Сергей приезжал перед спектаклем раньше всех, проверял реквизит, работу монтировщиков, однажды на сцене заметил торчавший гвоздь и устроил скандал. И я его понимаю: это ведь ему падать на пол, тем более после того страшного случая на гастролях.
Безруков всегда был жадным до работы. Лишь недавно научился говорить нет. Раньше его даже Табаков журил: «Серега, ты разбрасываешься». Я спорил с Олегом Павловичем: «Пусть пробует и то, и это и сам снимет фильм как режиссер».
Видел, как расстроился Табаков, когда Сергей покинул театр. Сказал тогда мэтру: «Ваши птенцы вылетают из гнезда, но это же замечательно! Для Безрукова открываются новые возможности». И Табаков согласился. Женя Миронов, Володя Машков уходили из «Табакерки», тоже расстраивая мастера, но в этом философия театра.
— В ваших постановках в «Табакерке» не раз играла Анастасия Заворотнюк.
— Для меня ее открыл Сережа Безруков. В «Психе» есть персонаж — медсестра, она единственная понимала, что герой — не душевнобольной, и стала его ангелом-хранителем. Исключительно благодаря ей герой выбирается из клиники. Я думал: кто способен сыграть эту роль? Сергей посоветовал: «У нас есть актриса, в которой есть что-то ангельское». Когда я вгляделся в Настю, влюбился в ее глаза-вишенки, странную бледность, очаровательную улыбку и утвердил на медсестру. Настя поразила тем, что на первую же репетицию надела белый халатик. Спрашиваю:
— Зачем?
— Мне надо...
Белый цвет халатика и шапочки мгновенно превратил ее в ангела, хотя я не посвящал Настю в свою идею. Она сама для себя все решила. До сих пор перед глазами ее улыбка... Со временем, конечно, она стала меняться, с возрастом в ней появилась грусть, а в юности Настя излучала чистый свет, тут они совпадали с Сергеем.
Когда ставил «Феликса Круля», понимал, что Настя обязательно должна играть, и она блестяще справилась с ролью влюбленной в героя девушки. Она тоже ушла из «Табакерки» — не смогла совмещать сцену и кино. Приезжала на спектакли, падая от усталости. «Моя прекрасная няня» отняла ее у театра. Однажды Настя призналась: «Ребята, не могу приезжать на спектакли». О репетициях вообще речи не шло. Я просил не бросать хотя бы мои постановки. Не получилось.
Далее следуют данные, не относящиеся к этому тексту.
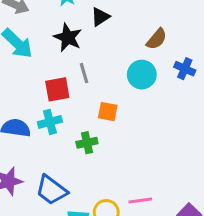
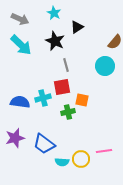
red square: (57, 89) -> (62, 87), moved
orange square: (108, 112) -> (82, 100), moved

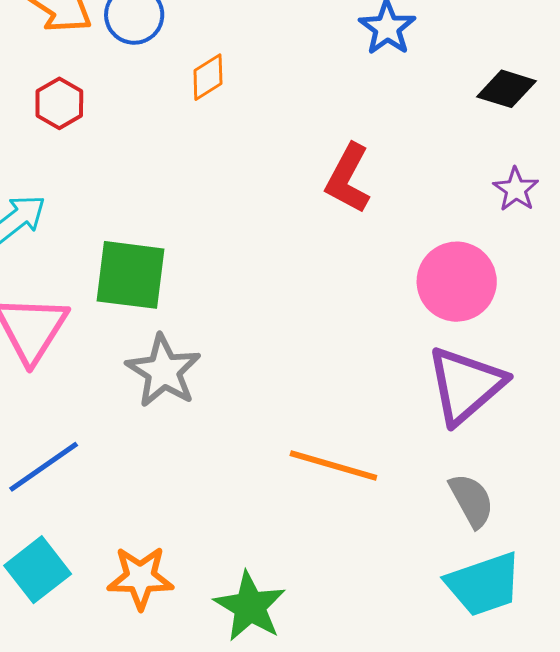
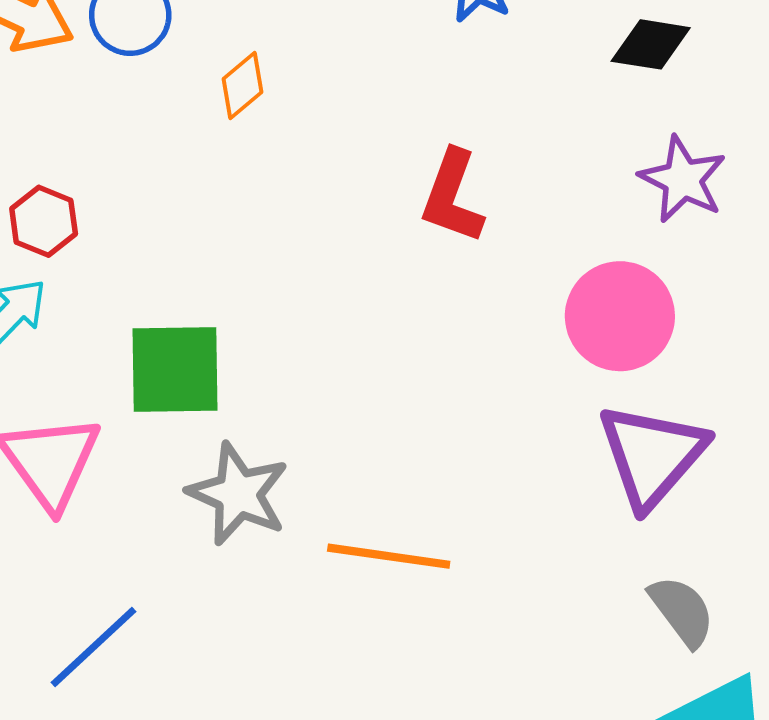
red hexagon: (59, 103) -> (44, 221), moved
purple star: (516, 189) -> (683, 179), size x1.4
orange line: (333, 466) -> (389, 556), moved

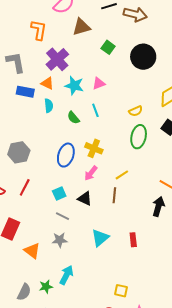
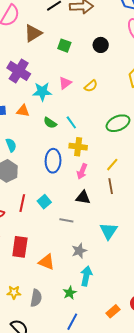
black circle: (143, 57) -> (101, 45), size x0.6
orange triangle: (47, 83) -> (23, 111), moved
cyan semicircle: (49, 106) -> (11, 145), moved
cyan line: (95, 110) -> (71, 122), moved
yellow semicircle: (136, 111) -> (91, 86), moved
green ellipse: (139, 137) -> (118, 123), turned 70
cyan square: (59, 194) -> (44, 202), moved
gray star: (60, 240) -> (79, 251), moved
gray semicircle: (24, 292) -> (36, 298), moved

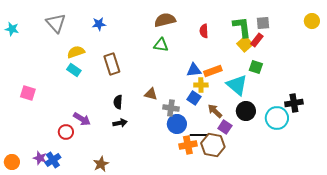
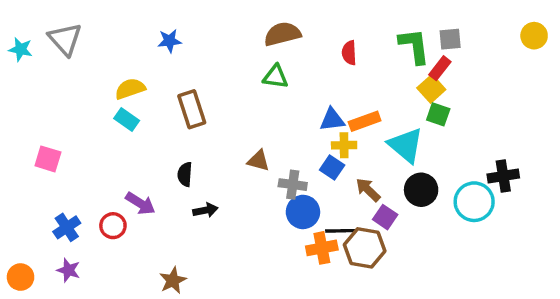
gray triangle: (56, 23) -> (65, 39), moved
yellow square: (245, 44) -> (431, 89), moved
black semicircle: (118, 102) -> (185, 174), moved
blue cross: (53, 160) -> (67, 227), moved

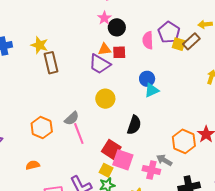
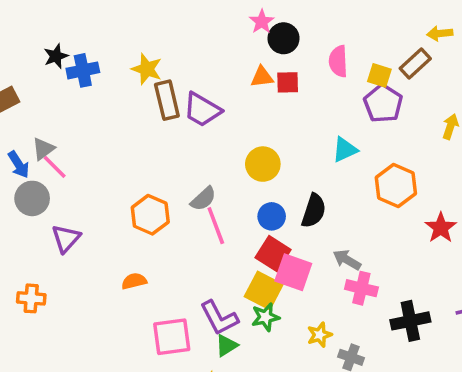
purple pentagon: (169, 32) -> (383, 103), moved
yellow square: (179, 44) -> (379, 75), moved
purple trapezoid: (100, 64) -> (202, 110), moved
blue circle: (147, 79) -> (272, 216), moved
orange hexagon: (184, 141) -> (396, 186), moved
gray arrow: (164, 160) -> (347, 260), moved
yellow square: (106, 170) -> (264, 291), size x1.5
pink cross: (151, 170) -> (361, 288), moved

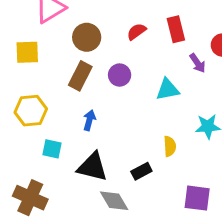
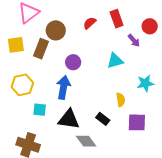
purple circle: (120, 75) -> (73, 62), moved
brown rectangle: (80, 76) -> (41, 49), moved
blue arrow: (89, 120) -> (63, 87), size x1.6
black rectangle: (141, 171) -> (103, 119), turned 72
purple square: (197, 198) -> (137, 122), moved

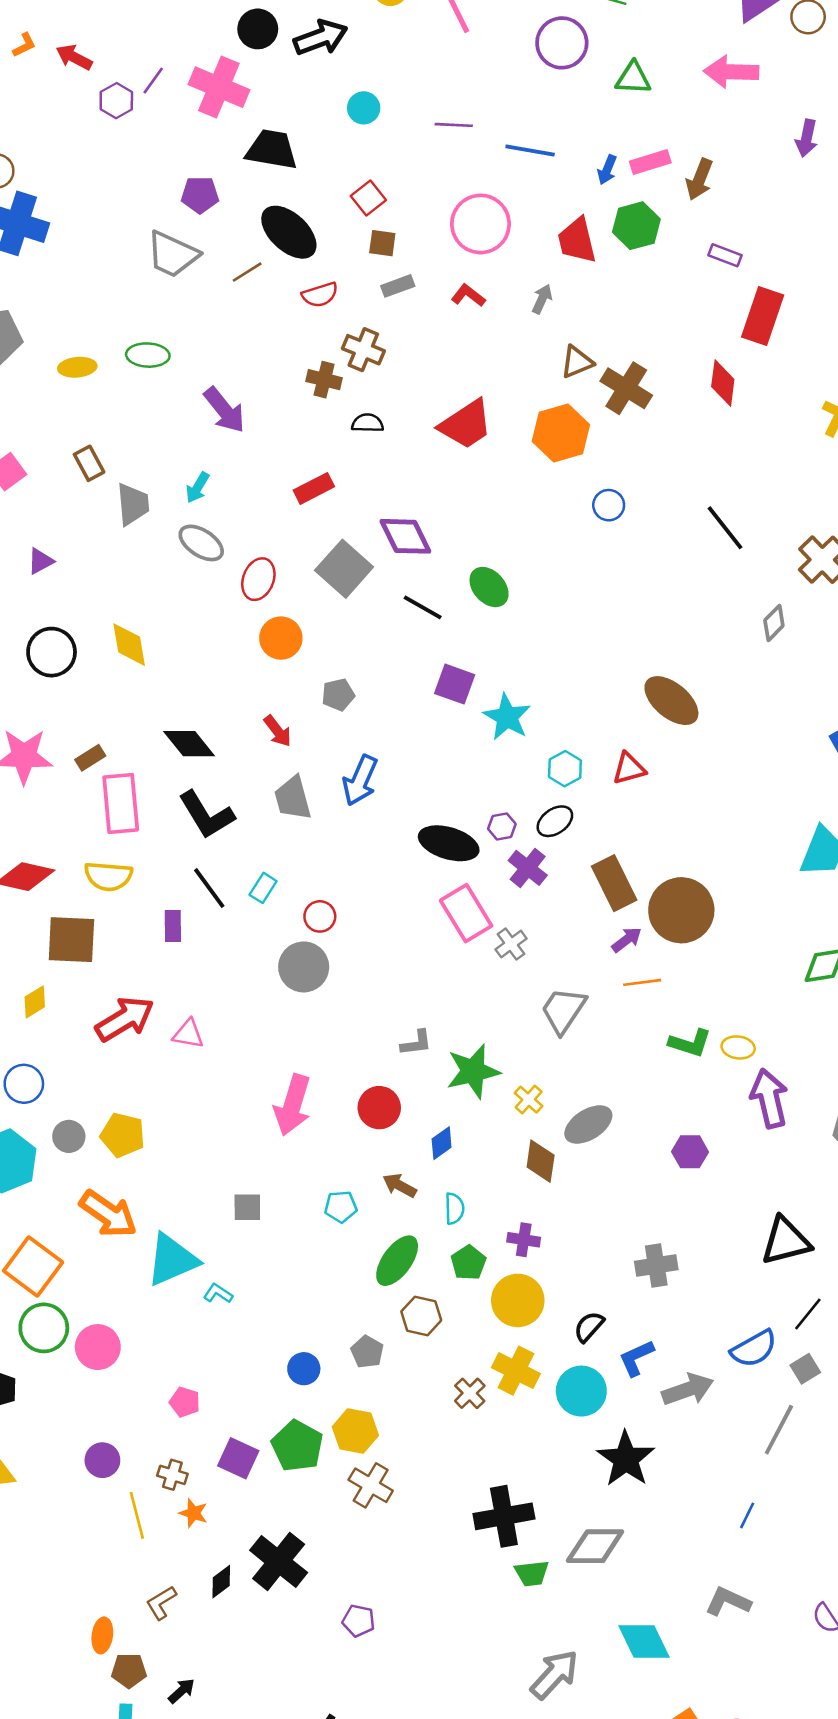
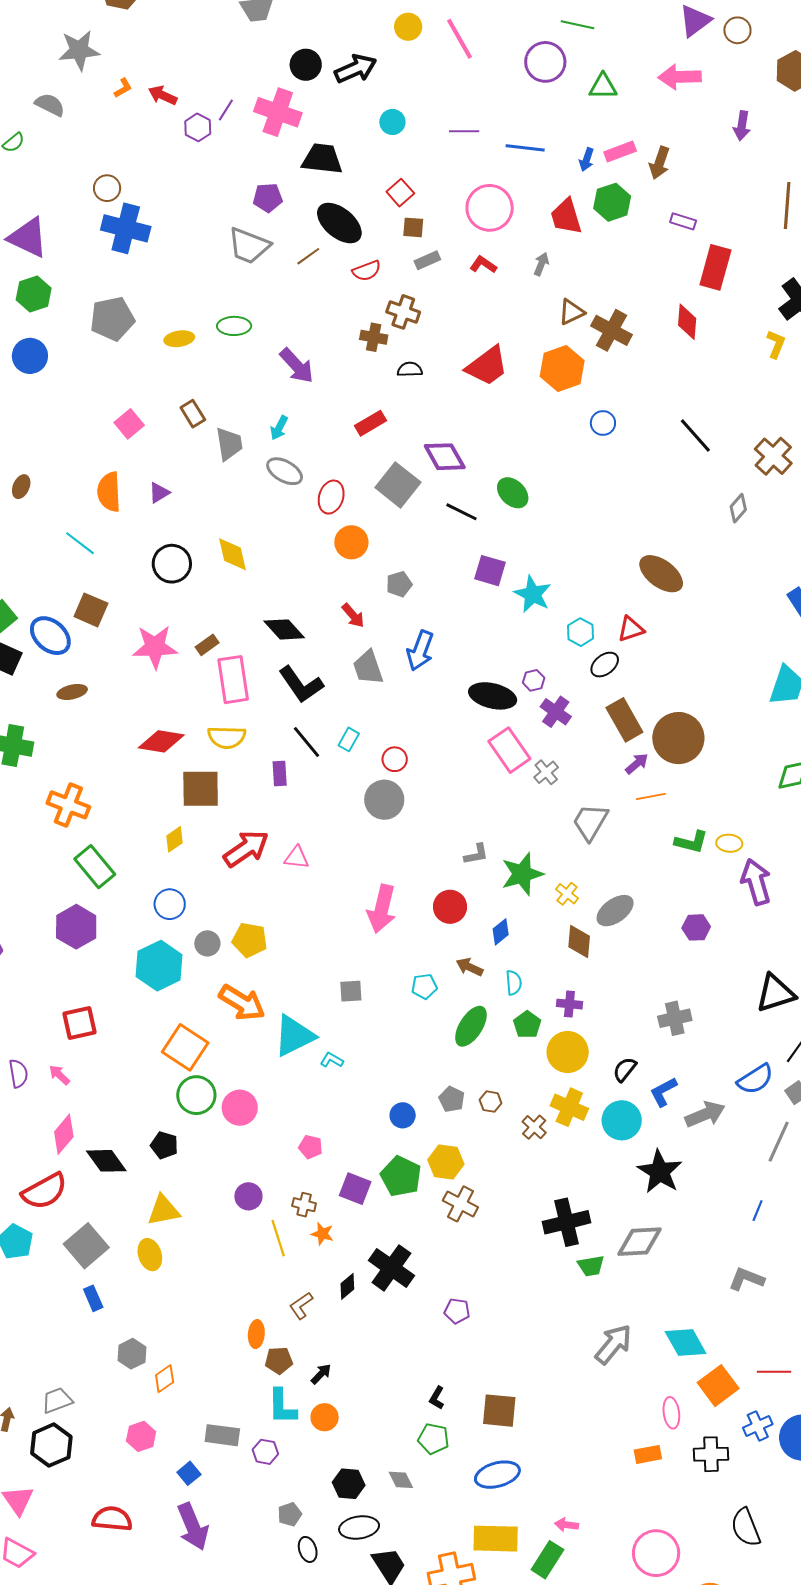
black ellipse: (555, 821) -> (605, 665), moved
brown hexagon: (421, 1316) -> (491, 1102), moved, size x0.7
cyan diamond: (644, 1641) -> (686, 1343), moved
Сегодня желаю Насте лишь одного — здоровья.
Роль в «Феликсе Круле» подхватила Анна Чиповская. Это был ее первый ввод, теперь она — звезда. Я хорошо знал Анину маму, актрису Театра Вахтангова Олю Чиповскую, она наша, щукинская. Как-то сказал Ане:
— Знаю вашу однофамилицу.
— Так это моя мама.
Помню, она хохотала, когда я предрекал: «Эта роль — мистическая, она дала звездный старт Насте Заворотнюк. Уверен, и у вас будет успешная карьера». Когда пересеклись через несколько лет, Аня сказала: «Накаркали, Андрей Альбертович!» Она уже снялась в главной роли у Валерия Тодоровского в «Оттепели».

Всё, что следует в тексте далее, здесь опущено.